The Zika virus was first discovered in the year 1947 in Uganda, Africa. It is a mosquito-borne disease and is caused by the same mosquito carriers that spread Chikungunya, yellow fever and dengue.
The Zika virus spreads like any other virus that are carried by the mosquitoes. When a mosquito bites an infected person, it becomes a carrier of that virus. Then when it bites the next person, it gets transmitted to that person. However, this virus can also get transmitted through sexual contact with the infected person. Infected men and women can pass this virus to their sex partners with the latter having no visible symptoms of infection.
The virus was mainly found in Africa only. In 2007 it started spreading to the areas of the South Pacific. Several studies by the Brazilian scientists found the virus to be present in the urine and saliva of infected persons.
What are the symptoms of the Zika Virus?
The symptoms are not overtly visible in the infected persons. Some infected people might suffer from joint pain, fever, rash and headaches.
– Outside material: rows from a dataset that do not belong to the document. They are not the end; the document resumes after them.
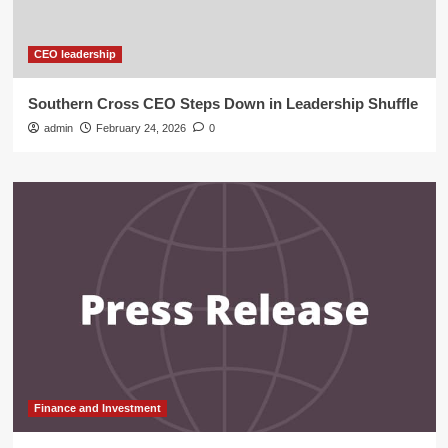
CEO leadership
Southern Cross CEO Steps Down in Leadership Shuffle
admin
February 24, 2026
0
Finance and Investment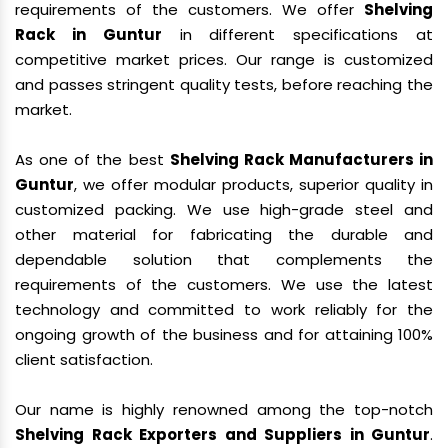
requirements of the customers. We offer
Shelving
Rack in Guntur
in different specifications at
competitive market prices. Our range is customized
and passes stringent quality tests, before reaching the
market.
As one of the best
Shelving Rack Manufacturers in
Guntur
, we offer modular products, superior quality in
customized packing. We use high-grade steel and
other material for fabricating the durable and
dependable solution that complements the
requirements of the customers. We use the latest
technology and committed to work reliably for the
ongoing growth of the business and for attaining 100%
client satisfaction.
Our name is highly renowned among the top-notch
Shelving Rack Exporters and Suppliers in Guntur
.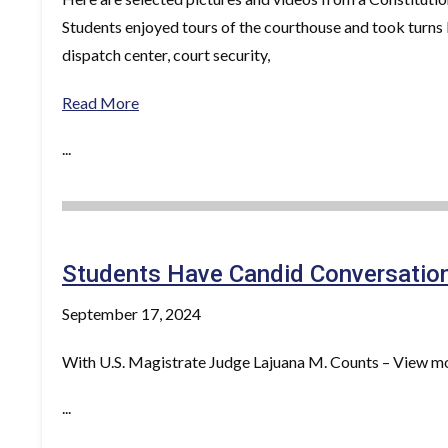
Students enjoyed tours of the courthouse and took turns b
dispatch center, court security,
Read More
...
Students Have Candid Conversation
September 17, 2024
With U.S. Magistrate Judge Lajuana M. Counts – View mo
...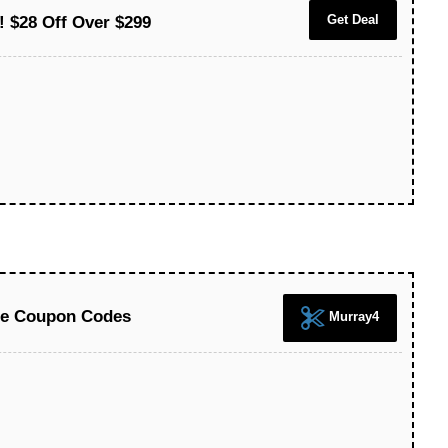
Get Deal
! $28 Off Over $299
ice Coupon Codes
Murray4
Amesh Adalja, MD and a spokesman of the Infectious Diseases Society of America said, “Only about 1 in 5 people with the virus will exhibit symptoms……. The vast majority have no symptoms at all.”
The World Health Organization (or WHO) said, “there is a strong scientific consensus that Zika can also cause Guillain-Barre, a rare neurological syndrome that causes temporary paralysis in adults.” (http://www.telegraph.co.uk/news/0/what-is-zika-where-did-the-virus-come-from-and-what-happens-if-i/)
It is very rare that people have died from the Zika virus and those who have died had other underlying conditions.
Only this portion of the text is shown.